受付の女性がそう答えると、エレナも会話を聞いてたのか心配そうに話しかけてきた。


「でも、アレンさん大丈夫ですか...?初めての依頼ですしEランクの方が良いのでは...」


「こう見えて腕っ節には自信があるんだよ、俺。こっちの子が良いなら手伝いたいなって考えてるんだけど?えーっと」


さっきの2人の会話で名前は聞こえていたが、めっちゃ聞き耳立ててんじゃん!キッモ!って思われるのも嫌だったので、わざと知らないフリをしてみた。

こう見えて、メンタル弱い系ドラゴンなのである。


「シーラよ。私としては手伝ってもらえるなら、願ったり叶ったりって感じだから異論は無いわ!」


真っ直ぐこちらを見つめながら、答えるシーラ。

初対面で名前も知らない俺の事を、不思議と信用してくれてるみたいだ。


「よろしくシーラ。俺はアレン、よろしくな!」


シーラに軽く自己紹介をした後、俺達は受付に顔を向ける。


「という事でシーラと俺、2人でこの依頼を受けたいと思う。良いか?」


「え、えぇ!それでしたら問題は無いので、受注を許可します。この依頼受注表にサインをお願いします。」


サインをして無事に依頼を受注したシーラと俺は、早速出立する事になった。

ギルドを出る際、エレナが心配そうにこちらを見ていた気がしたが、多分気のせいだろう。

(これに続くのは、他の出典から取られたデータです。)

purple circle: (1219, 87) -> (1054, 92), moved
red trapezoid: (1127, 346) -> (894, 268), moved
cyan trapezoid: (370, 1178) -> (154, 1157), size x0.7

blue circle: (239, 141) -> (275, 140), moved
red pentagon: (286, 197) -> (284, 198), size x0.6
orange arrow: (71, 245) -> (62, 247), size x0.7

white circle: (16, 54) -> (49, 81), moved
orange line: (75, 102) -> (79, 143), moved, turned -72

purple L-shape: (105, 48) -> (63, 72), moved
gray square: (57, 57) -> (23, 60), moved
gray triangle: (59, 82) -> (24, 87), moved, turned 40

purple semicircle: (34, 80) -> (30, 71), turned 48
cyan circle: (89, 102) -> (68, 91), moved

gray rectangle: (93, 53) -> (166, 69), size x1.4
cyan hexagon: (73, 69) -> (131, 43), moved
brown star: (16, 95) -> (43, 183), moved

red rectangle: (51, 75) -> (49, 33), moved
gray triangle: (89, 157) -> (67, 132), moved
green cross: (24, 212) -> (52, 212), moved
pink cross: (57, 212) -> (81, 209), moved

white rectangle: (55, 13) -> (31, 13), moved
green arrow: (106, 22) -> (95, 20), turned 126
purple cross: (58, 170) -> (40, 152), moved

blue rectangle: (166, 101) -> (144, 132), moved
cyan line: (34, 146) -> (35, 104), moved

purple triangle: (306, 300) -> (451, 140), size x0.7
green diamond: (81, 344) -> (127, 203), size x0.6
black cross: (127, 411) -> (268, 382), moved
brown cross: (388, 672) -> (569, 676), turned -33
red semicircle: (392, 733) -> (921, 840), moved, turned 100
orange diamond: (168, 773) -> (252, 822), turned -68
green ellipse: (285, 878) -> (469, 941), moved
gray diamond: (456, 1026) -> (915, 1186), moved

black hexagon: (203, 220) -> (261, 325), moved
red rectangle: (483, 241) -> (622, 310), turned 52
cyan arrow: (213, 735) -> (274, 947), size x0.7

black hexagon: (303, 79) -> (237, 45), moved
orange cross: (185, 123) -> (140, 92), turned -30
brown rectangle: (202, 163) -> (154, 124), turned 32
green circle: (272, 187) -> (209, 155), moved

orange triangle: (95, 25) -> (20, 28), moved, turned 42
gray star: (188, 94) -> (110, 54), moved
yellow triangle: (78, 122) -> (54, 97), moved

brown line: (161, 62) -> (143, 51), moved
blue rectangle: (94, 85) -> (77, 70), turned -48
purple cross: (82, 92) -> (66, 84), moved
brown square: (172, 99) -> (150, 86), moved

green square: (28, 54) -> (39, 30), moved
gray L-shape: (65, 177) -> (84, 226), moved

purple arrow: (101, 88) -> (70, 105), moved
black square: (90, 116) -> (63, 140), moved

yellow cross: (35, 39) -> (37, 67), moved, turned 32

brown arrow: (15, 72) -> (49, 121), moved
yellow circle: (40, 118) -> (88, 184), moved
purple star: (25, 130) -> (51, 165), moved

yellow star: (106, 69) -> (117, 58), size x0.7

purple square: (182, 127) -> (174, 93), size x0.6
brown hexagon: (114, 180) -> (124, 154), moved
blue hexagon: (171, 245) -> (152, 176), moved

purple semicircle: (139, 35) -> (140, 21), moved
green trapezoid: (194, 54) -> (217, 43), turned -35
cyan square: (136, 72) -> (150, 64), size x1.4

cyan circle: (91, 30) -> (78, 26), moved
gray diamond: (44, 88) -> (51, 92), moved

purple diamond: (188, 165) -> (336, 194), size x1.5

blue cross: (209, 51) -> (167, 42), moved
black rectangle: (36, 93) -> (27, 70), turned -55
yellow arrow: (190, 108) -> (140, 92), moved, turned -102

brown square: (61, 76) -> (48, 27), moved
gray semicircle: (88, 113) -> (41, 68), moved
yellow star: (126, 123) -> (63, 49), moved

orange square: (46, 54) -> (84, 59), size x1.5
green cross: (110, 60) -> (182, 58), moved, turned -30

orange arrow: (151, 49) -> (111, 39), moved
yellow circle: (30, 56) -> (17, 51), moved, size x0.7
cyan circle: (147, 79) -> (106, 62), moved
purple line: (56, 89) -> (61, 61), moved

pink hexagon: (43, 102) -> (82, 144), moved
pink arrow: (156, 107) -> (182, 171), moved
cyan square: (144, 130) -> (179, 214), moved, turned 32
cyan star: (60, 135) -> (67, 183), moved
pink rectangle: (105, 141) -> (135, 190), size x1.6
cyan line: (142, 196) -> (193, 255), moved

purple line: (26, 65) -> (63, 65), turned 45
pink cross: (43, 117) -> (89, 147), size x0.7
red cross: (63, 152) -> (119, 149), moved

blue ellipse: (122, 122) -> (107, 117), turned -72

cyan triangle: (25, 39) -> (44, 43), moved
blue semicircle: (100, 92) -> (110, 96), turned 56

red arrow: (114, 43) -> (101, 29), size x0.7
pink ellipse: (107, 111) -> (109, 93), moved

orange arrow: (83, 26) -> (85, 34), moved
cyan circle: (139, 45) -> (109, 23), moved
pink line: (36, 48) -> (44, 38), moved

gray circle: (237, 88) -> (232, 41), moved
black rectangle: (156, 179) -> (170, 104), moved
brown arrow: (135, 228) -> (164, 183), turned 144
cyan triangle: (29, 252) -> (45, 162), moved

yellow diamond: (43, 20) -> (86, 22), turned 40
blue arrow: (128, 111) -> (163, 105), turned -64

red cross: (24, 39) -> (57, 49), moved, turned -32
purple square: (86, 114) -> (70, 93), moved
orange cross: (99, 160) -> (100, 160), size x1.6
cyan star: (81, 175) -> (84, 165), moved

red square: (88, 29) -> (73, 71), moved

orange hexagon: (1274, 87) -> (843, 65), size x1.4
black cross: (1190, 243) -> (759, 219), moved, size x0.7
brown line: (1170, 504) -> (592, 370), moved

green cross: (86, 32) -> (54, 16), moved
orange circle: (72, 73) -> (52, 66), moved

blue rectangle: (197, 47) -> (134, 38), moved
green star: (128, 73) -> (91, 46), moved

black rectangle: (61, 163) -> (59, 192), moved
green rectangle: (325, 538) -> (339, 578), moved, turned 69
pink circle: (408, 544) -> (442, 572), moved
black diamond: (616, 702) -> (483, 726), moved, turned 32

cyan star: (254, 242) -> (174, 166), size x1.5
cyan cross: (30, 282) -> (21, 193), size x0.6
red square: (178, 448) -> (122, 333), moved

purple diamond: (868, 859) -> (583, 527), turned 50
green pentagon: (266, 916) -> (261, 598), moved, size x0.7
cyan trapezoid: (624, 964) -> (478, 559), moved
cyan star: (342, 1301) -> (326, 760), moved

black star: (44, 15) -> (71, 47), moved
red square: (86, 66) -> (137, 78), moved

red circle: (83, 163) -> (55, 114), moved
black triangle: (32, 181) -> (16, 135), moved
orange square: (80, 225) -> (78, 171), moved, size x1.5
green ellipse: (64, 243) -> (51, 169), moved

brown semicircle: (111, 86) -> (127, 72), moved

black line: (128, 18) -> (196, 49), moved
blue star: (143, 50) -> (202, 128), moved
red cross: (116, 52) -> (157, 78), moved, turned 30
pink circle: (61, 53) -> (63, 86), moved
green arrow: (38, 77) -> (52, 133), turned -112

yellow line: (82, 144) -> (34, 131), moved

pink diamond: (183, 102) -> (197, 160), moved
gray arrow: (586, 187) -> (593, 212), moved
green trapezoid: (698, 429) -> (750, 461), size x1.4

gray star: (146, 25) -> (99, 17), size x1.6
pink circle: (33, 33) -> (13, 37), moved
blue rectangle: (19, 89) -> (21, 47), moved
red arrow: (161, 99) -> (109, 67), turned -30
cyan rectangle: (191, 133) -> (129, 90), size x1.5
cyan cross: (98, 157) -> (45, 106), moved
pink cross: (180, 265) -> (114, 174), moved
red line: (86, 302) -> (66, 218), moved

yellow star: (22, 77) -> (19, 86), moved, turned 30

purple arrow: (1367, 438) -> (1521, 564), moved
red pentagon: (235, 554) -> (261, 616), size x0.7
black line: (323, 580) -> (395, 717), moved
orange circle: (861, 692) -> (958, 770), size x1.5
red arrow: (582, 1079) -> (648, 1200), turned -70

ギルドから出た俺達は、詳しい挨拶は道すがらでする事にして、とりあえず互いに入用の物を準備した後に正門前で落ち合う事にした。


「入用の物って言っても。正直何を用意すりゃいいのかわからん!」


でも、これでようやく俺の冒険者としての活動が!!いや、俺の人生がスタートするってわけだ!!

長かった...ここに来るまでめちゃくちゃ長かった!!そんな気がする!!


まだ人の身体になって1日とちょっとしか経っていないが、ドラゴンとして火山で暮らしてた数百年間よりも長く感じる。

久々に感じる充実感。


そうだよ!これだよこれ!!俺はこれを求めてたんだ!!


街中で腕を上げながら、ガッツポーズをするアレン。

そんなアレンを街の人達が変な目で見ていたという事実を、彼はまだ知らないのであった...なんなら今後も知らないのである。